People ask us "What do you think about when you are out for hours on end?" We discussed many deep topics, as is customary and worthy of Over-Educated Morons. Most devolved on the nature of noted Best Unsupported Actresses in this year's crop. One idea which emerged from the VisionKwest Idea Korral was a sequel to "Being John Malkovich". The working title at this time is "Fucking Meg Ryan". We feel it has wide appeal, great venture capital potential, and should release us from our day jobs fairly shortly.

We finished as Heroes, where once we were kings. Eating peanuts and drinking cokes at Islip while brain-dead is a pleasure accorded to few, while driving back to Wrightwood is the lot of many. We did both, and then brewed up an espresso in Wrightwood, before riding the multi-laned Interstate snake down to the Casino Bingo Compound in Upland CA.

On Sunday I felt the full weight of my sinful exertions on Saturday, and contented myself with a 12-mile drag up the Ice-House Cyn on Mt Baldy to Ontario Peak. The view was totally bitchin', but there was a championship Motorcycle Sand Hockey Match live from Uzbekistan that I had money on, so we beat it down the mountain quick-fast. Besides, the interactive Britney Spears kiosks were out of order--again!

Until next time,
Mr Trail Safety

Friday, July 07, 2000

NSAIDS: Ultra-convenient Whipping Boy

A while back there were a spate of posts on the presumed dangers and evils of NSAIDS. Whooooooooo, was I scared. There were sober-faced recitations of all the really Baaaaaad things that it would do to you, followed by 2nd-hand fatuous advice from MDs regarding same.

But guess what? NSAIDS were taking the heat for incompetent training, bad "coaching" advice, and poor judgement by many ultrarunners. Several years ago, we were all treated to an account of a gal who turned her guts inside out at Across the Years, who was dehydrated, went to the hospital, was a CCU guest and all that...and NSAIDS got the rap.

I can hear the wailing now, and little hands pounding away on the keyboards. Relax, it'll get yr minds off Jeopardy questions regarding the Southern flag, [of which there are 2: the civil ensign and the battle flag, but that's one for the re-enactors out there].

I digress. Where were we...pain killing! Pain killers MASK pain. Imagine. Blocks transmissions at critical neurons. Of course it screws with kidney function. But wait a minute! You're running an ultra, and that DOESN"T screw with kidney function? Sorry, that was *you* getting in touch with Gawd out there.

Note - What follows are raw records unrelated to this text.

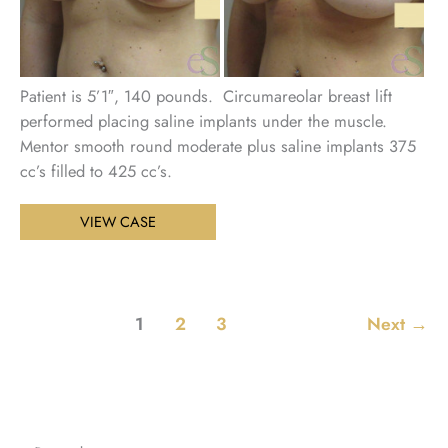
Patient is 5’1″, 140 pounds. Circumareolar breast lift
performed placing saline implants under the muscle.
Mentor smooth round moderate plus saline implants 375
cc’s filled to 425 cc’s.
Breast
VIEW CASE
Augmentation
with
Lift
Patient
1
2
3
Next
→
19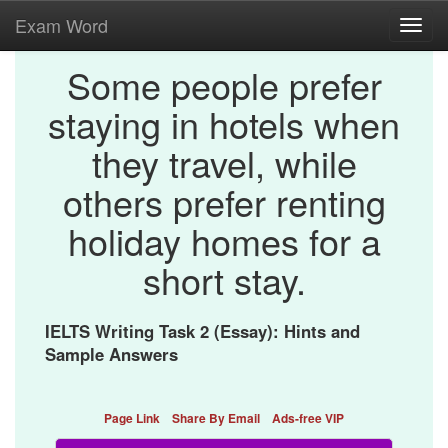
Exam Word
Toggl
navig
Some people prefer
staying in hotels when
they travel, while
others prefer renting
holiday homes for a
short stay.
IELTS Writing Task 2 (Essay): Hints and
Sample Answers
Page Link
Share By Email
Ads-free VIP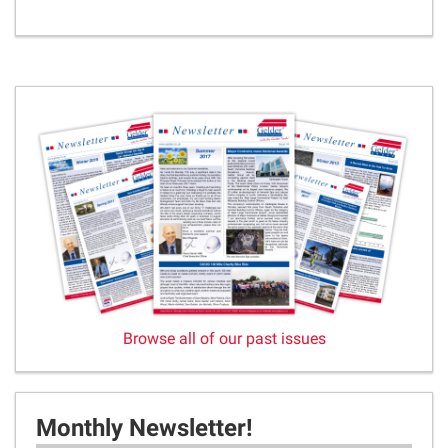
Browse all of our past issues
Monthly Newsletter!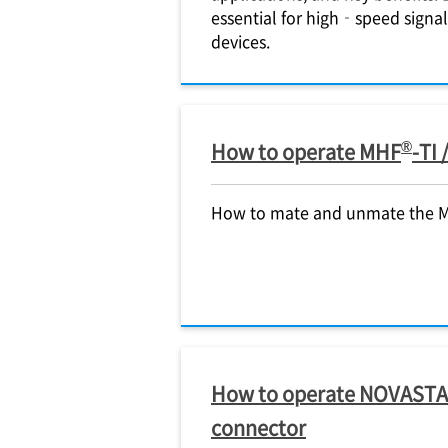
essential for high‑speed signa
devices.
®
How to operate MHF
-TI
How to mate and unmate the 
How to operate NOVAST
connector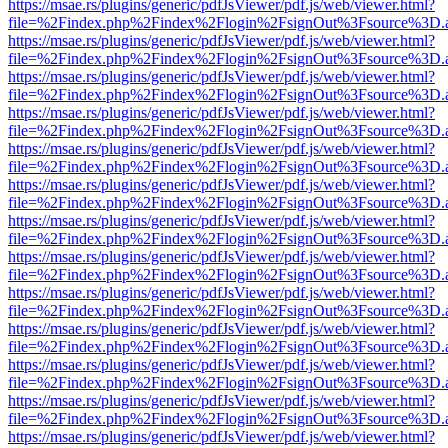
https://msae.rs/plugins/generic/pdfJsViewer/pdf.js/web/viewer.html?
file=%2Findex.php%2Findex%2Flogin%2FsignOut%3Fsource%3D.ame
https://msae.rs/plugins/generic/pdfJsViewer/pdf.js/web/viewer.html?
file=%2Findex.php%2Findex%2Flogin%2FsignOut%3Fsource%3D.ame
https://msae.rs/plugins/generic/pdfJsViewer/pdf.js/web/viewer.html?
file=%2Findex.php%2Findex%2Flogin%2FsignOut%3Fsource%3D.ame
https://msae.rs/plugins/generic/pdfJsViewer/pdf.js/web/viewer.html?
file=%2Findex.php%2Findex%2Flogin%2FsignOut%3Fsource%3D.ame
https://msae.rs/plugins/generic/pdfJsViewer/pdf.js/web/viewer.html?
file=%2Findex.php%2Findex%2Flogin%2FsignOut%3Fsource%3D.ame
https://msae.rs/plugins/generic/pdfJsViewer/pdf.js/web/viewer.html?
file=%2Findex.php%2Findex%2Flogin%2FsignOut%3Fsource%3D.ame
https://msae.rs/plugins/generic/pdfJsViewer/pdf.js/web/viewer.html?
file=%2Findex.php%2Findex%2Flogin%2FsignOut%3Fsource%3D.ame
https://msae.rs/plugins/generic/pdfJsViewer/pdf.js/web/viewer.html?
file=%2Findex.php%2Findex%2Flogin%2FsignOut%3Fsource%3D.ame
https://msae.rs/plugins/generic/pdfJsViewer/pdf.js/web/viewer.html?
file=%2Findex.php%2Findex%2Flogin%2FsignOut%3Fsource%3D.ame
https://msae.rs/plugins/generic/pdfJsViewer/pdf.js/web/viewer.html?
file=%2Findex.php%2Findex%2Flogin%2FsignOut%3Fsource%3D.ame
https://msae.rs/plugins/generic/pdfJsViewer/pdf.js/web/viewer.html?
file=%2Findex.php%2Findex%2Flogin%2FsignOut%3Fsource%3D.ame
https://msae.rs/plugins/generic/pdfJsViewer/pdf.js/web/viewer.html?
file=%2Findex.php%2Findex%2Flogin%2FsignOut%3Fsource%3D.ame
https://msae.rs/plugins/generic/pdfJsViewer/pdf.js/web/viewer.html?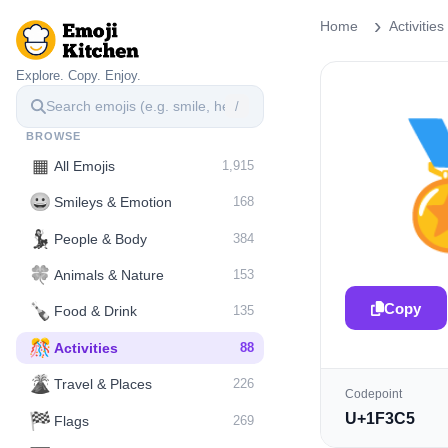
Home
Activities
Explore. Copy. Enjoy.
/
BROWSE
▦
All Emojis
1,915
😀
Smileys & Emotion
168
💃
People & Body
384
🍀
Animals & Nature
153
Copy
🍾
Food & Drink
135
🎊
Activities
88
🌋️
Travel & Places
226
Codepoint
🏁
U+1F3C5
Flags
269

So. My advice to all who choose to ignore it this:

  1. Train better. Which means work on form, distance, endurance and BALANCE
  2. Race way less often. Most ultra-idiots race so much they have no time to train. This is like woodcutters who are so busy they have no time to sharpen the axe. And nothing is more dangerous than a dull axe.
  3. In your off hours, drink lots more water, and a lot less beer.
  4. If some dip-dunk is holding out on you for fluids, deck them, drink up, and when you finish...go home.